T is still quite low. Androcur also strongly blocks androgen so even with some T that is detected in blood, part of it is blocked and test cannot tell you how much. Also total T is not accurate as part of that T is bound to SHBG and if you take enough estrogen, especially orally, SHBG will be quite high and much of that total T will be INACTIVE! So, on one hand, Androcur blocks some of that T measured and some of that T measured is inactive. I don't think it's reason for concern. What really counts is how you feel and symptoms and if, as indicated, they suggest increasing androgenization, then either AA needs to be increased, switched, another AA added, or estrogen increased. This should be discussed with a doctor or another one, for a second opinion.
Perhaps the estrogel helped further reduce T so by discontinuing it, it increased slightly?
Quote from: JuliaSo, these where the results:
- I got told that while the T does not go over 80 ng/dL, it's ok. So they are aiming for the minimum values while ensuring "safety", instead of going up for the optimal ranges that should allow change (I did not start noticing considerable changes until my T got in the 20 range. I spent months at 66 with minimal overall development).
So, then you should share this finding with your endo. I think you should focus more on what dose, what combination of hormones produces the best results for YOU. Don't focus so much on numbers which can vary in time, anyways and which aren't accurate for reasons mentioned above.
Quote from: Julia- I consider my E dosage low, but they keep denying my request to increase the
those after 13 months. They even downgraded it..

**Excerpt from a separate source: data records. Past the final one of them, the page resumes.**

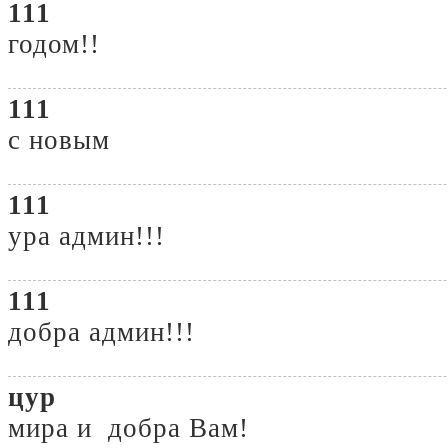
111
годом!!
111
с новым
111
ура админ!!!
111
добра админ!!!
цур
мира и добра Вам!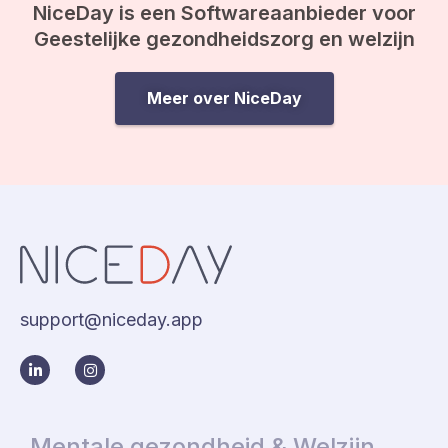
NiceDay is een Softwareaanbieder voor
Geestelijke gezondheidszorg en welzijn
Meer over NiceDay
support@niceday.app
Mentale gezondheid & Welzijn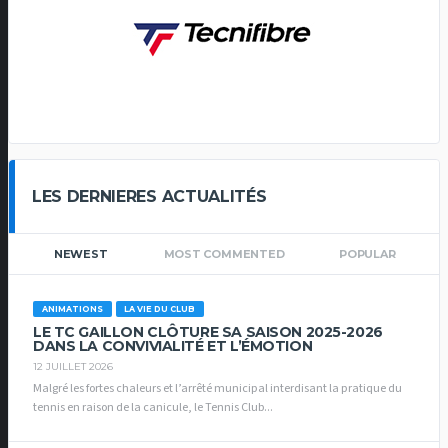
LES DERNIERES ACTUALITÉS
NEWEST
MOST COMMENTED
POPULAR
ANIMATIONS
LA VIE DU CLUB
LE TC GAILLON CLÔTURE SA SAISON 2025-2026
DANS LA CONVIVIALITÉ ET L’ÉMOTION
12 JUILLET 2026
Malgré les fortes chaleurs et l’arrêté municipal interdisant la pratique du
tennis en raison de la canicule, le Tennis Club...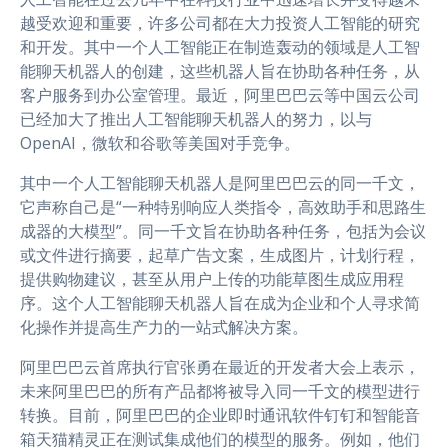
越受欢迎和重要，许多公司都在大力投资人工智能的研究
和开发。其中一个人工智能正在制造轰动的领域是人工智
能聊天机器人的创建，这些机器人旨在协助各种任务，从
客户服务到办公室管理。最近，阿里巴巴云等中国云公司
已经加大了推出人工智能聊天机器人的努力，以与
OpenAI，微软和谷歌等美国对手竞争。
其中一个人工智能聊天机器人是阿里巴巴云的同一千文，
它声称自己是“一种特别响应人类指令，高效助手和思路生
成器的大模型”。同一千文旨在协助各种任务，包括为会议
或文件进行摘要，起草广告文案，生成图片，计划行程，
提供购物建议，甚至从用户上传的功能草图生成应用程
序。这个人工智能聊天机器人旨在成为企业和个人寻求简
化操作并提高生产力的一站式解决方案。
阿里巴巴云首席执行官张勇在最近的开发者大会上表示，
未来阿里巴巴的所有产品都将被导入同一千文的模型进行
转换。目前，阿里巴巴的企业即时通讯软件钉钉和智能音
箱天猫精灵正在测试集成他们的模型的服务。例如，他们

If current E dose with AA is not producing adequate results (while being realistic about what those results should be given timeframe and other factors), and if doctor refuses to hear you out and make necessary changes, then perhaps you need to see someone else.
Quote from: Julia- They also denied my request for progesterone, saying that they are too little benefits and too many negative effects. Well, I'm off my first cycle (DIY) and I have insomnia again.
They are probably talking about progestins and not bio-identical progesterone whose positive effects and side-effects are quite different. I personally have, so far, benefited from adding progesterone in how it affects my breast growth and my mood especially. Progesterone, contrary to progestins, does not appear to increase breast cancer, has no effect on coagulation, is not androgenic, seems to complement estrogen's vasodilatory actions, reducing blood pressure in some and increasing body temperature, has strong diuretic effect (similar to Spiro) which counters water retention observed with estrogen, especially orally. It has sedative properties, unlike other progestins, so may relax you, have anti-depressive properties, and improve sleep. In some, skin, hair and nail condition are markedly improved. If you read the pamphlet that comes with progesterone, you will notice that those side-effects seen with progesterone exclusively are quite minimal and toxiticity is quite weak when there is overdosage. These are all things that should be discussed with the doctor so they remain well-informed and avoid generalizing side-effects seen with one progestins or several progestins to progesterone.
Quote from: JuliaWe don't even have sublingual oestradiol here.
Oral estradiol can be taken sublingually since the estradiol is always micronized. Progynova, Elleste-Solo, Estrofem, etc. can all be taken sublingually. But, sublingually, there are more ups and downs, more fluctuation that might cause neurological side-effects in some.